Construir autênticas "pontes de comunhão, esperança, justiça e boa governança", compartilhando fé e recursos para aumentar a presença de Cristo no mundo. Essa foi a missão confiada pelo cardeal Michael Czerny, prefeito do Dicastério para o Serviço do Desenvolvimento Humano Integral (DSSUI), aos cerca de 140 bispos presentes na Missa por ele presidida no domingo, 19 de julho, em Nairóbi, por ocasião da abertura da 21ª Assembleia Plenária da Associação das Conferências Episcopais da África Oriental (AMECEA). A assembleia está sendo realizada na Universidade Católica da África Oriental, na capital queniana, até 26 de julho, com o tema é "O caminho sinodal da AMECEA com os jovens: construir pontes de comunhão, esperança, justiça e boa governança". A assembleia reúne aproximadamente 140 bispos das nove Conferências Episcopais membros (Sudão, Sudão do Sul, Etiópia, Eritreia, Uganda, Quênia, Tanzânia, Malawi e Zâmbia, bem como as regiões associadas de Djibuti e Somália).

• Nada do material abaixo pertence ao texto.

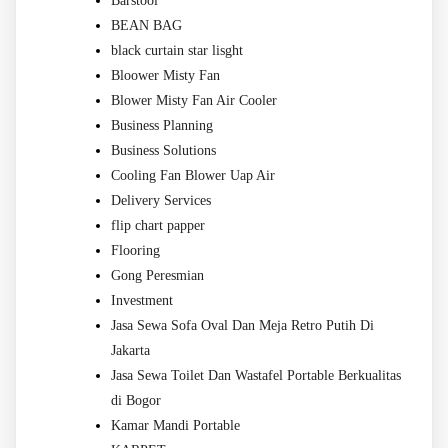
Barstool
BEAN BAG
black curtain star lisght
Bloower Misty Fan
Blower Misty Fan Air Cooler
Business Planning
Business Solutions
Cooling Fan Blower Uap Air
Delivery Services
flip chart papper
Flooring
Gong Peresmian
Investment
Jasa Sewa Sofa Oval Dan Meja Retro Putih Di
Jakarta
Jasa Sewa Toilet Dan Wastafel Portable Berkualitas
di Bogor
Kamar Mandi Portable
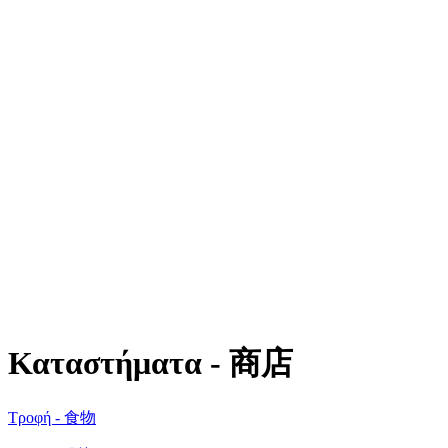
Καταστήματα - 商店
Τροφή - 食物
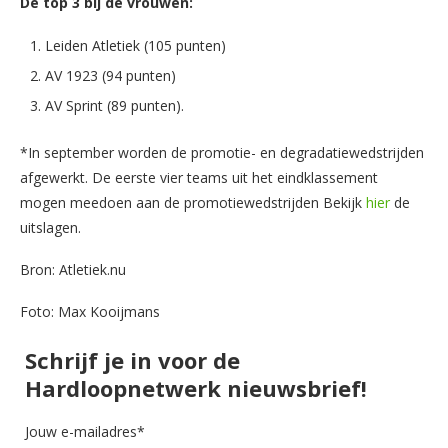
De top 3 bij de vrouwen:
Leiden Atletiek (105 punten)
AV 1923 (94 punten)
AV Sprint (89 punten).
*In september worden de promotie- en degradatiewedstrijden
afgewerkt. De eerste vier teams uit het eindklassement
mogen meedoen aan de promotiewedstrijden Bekijk
hier
de
uitslagen.
Bron: Atletiek.nu
Foto: Max Kooijmans
Schrijf je in voor de
Hardloopnetwerk nieuwsbrief!
Jouw e-mailadres*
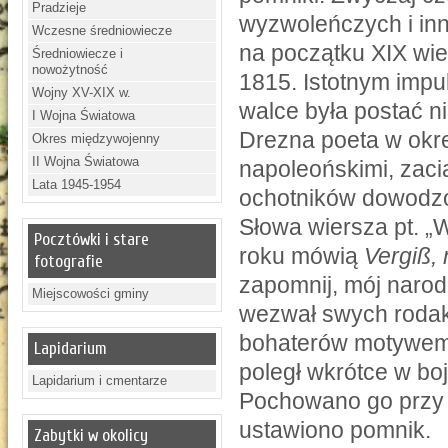
Pradzieje
wyzwoleńczych i in
Wczesne średniowiecze
na początku XIX wie
Średniowiecze i
nowożytność
1815. Istotnym impu
Wojny XV-XIX w.
walce była postać n
I Wojna Światowa
Drezna poeta w okr
Okres międzywojenny
II Wojna Światowa
napoleońskimi, zac
Lata 1945-1954
ochotników dowodzo
Słowa wiersza pt. 
Pocztówki i stare
roku mówią
Vergiß, 
fotografie
zapomnij, mój narod
Miejscowości gminy
wezwał swych rodak
bohaterów motywem 
Lapidarium
poległ wkrótce w bo
Lapidarium i cmentarze
Pochowano go przy 
ustawiono pomnik.
Zabytki w okolicy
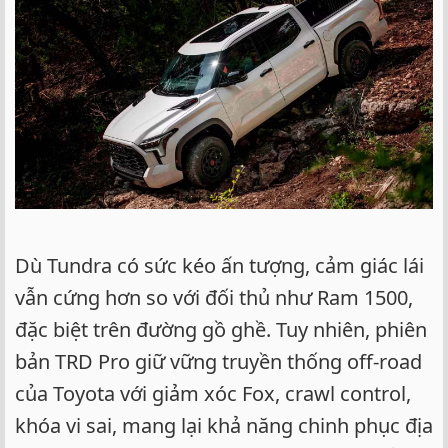
Dù Tundra có sức kéo ấn tượng, cảm giác lái
vẫn cứng hơn so với đối thủ như Ram 1500,
đặc biệt trên đường gồ ghề. Tuy nhiên, phiên
bản TRD Pro giữ vững truyền thống off-road
của Toyota với giảm xóc Fox, crawl control,
khóa vi sai, mang lại khả năng chinh phục địa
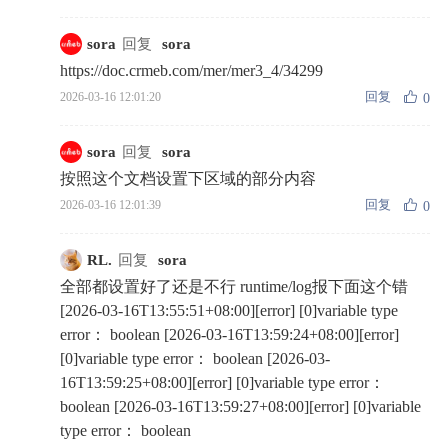
sora
回复
sora
https://doc.crmeb.com/mer/mer3_4/34299
回复
2026-03-16 12:01:20
0
sora
回复
sora
按照这个文档设置下区域的部分内容
回复
2026-03-16 12:01:39
0
RL.
回复
sora
全部都设置好了还是不行 runtime/log报下面这个错
[2026-03-16T13:55:51+08:00][error] [0]variable type
error： boolean [2026-03-16T13:59:24+08:00][error]
[0]variable type error： boolean [2026-03-
16T13:59:25+08:00][error] [0]variable type error：
boolean [2026-03-16T13:59:27+08:00][error] [0]variable
type error： boolean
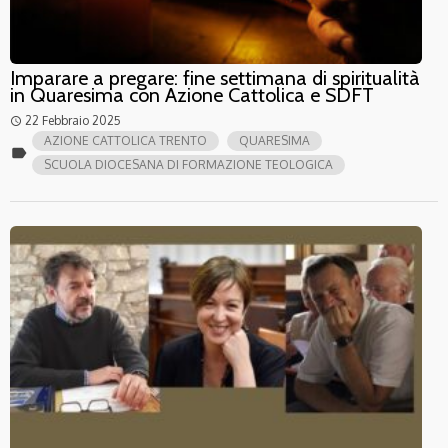
Imparare a pregare: fine settimana di spiritualità
in Quaresima con Azione Cattolica e SDFT
22 Febbraio 2025
access_time
AZIONE CATTOLICA TRENTO
QUARESIMA
label
SCUOLA DIOCESANA DI FORMAZIONE TEOLOGICA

Esta visita ao Quênia representa uma das últimas missões oficiais do cardeal jesuíta como prefeito da DSSUI. No sábado, 18 de julho, ele completou 80 anos e, em 30 de junho, o Papa nomeou a religiosa salesiana Alessandra Smerilli para sucedê-lo, com efeito a partir de 1º de setembro.
Com a pergunta: "O que é, então, este Reino que está por vir?" E como podemos ser seus "servos"? E com o convite para redescobrir seu poder transformador como "uma semente cheia de esperança" contra o pessimismo e a resignação, o cardeal, em sua homilia, dirigiu-se à assembleia, inspirando-se diversas vezes na Encíclica Magnifica humanitas de Leão XIV. E, comentando o Evangelho do dia (Mateus 13:24-43), que se concentra na realidade do Reino dos Céus, ele lembrou, por meio de três parábolas — o trigo e o joio, a semente de mostarda e o fermento — "que o Reino não é de modo algum estranho ou distante de nós — está muito perto, já está entre nós — mas requer nossa consciência e, sobretudo, nosso envolvimento concreto".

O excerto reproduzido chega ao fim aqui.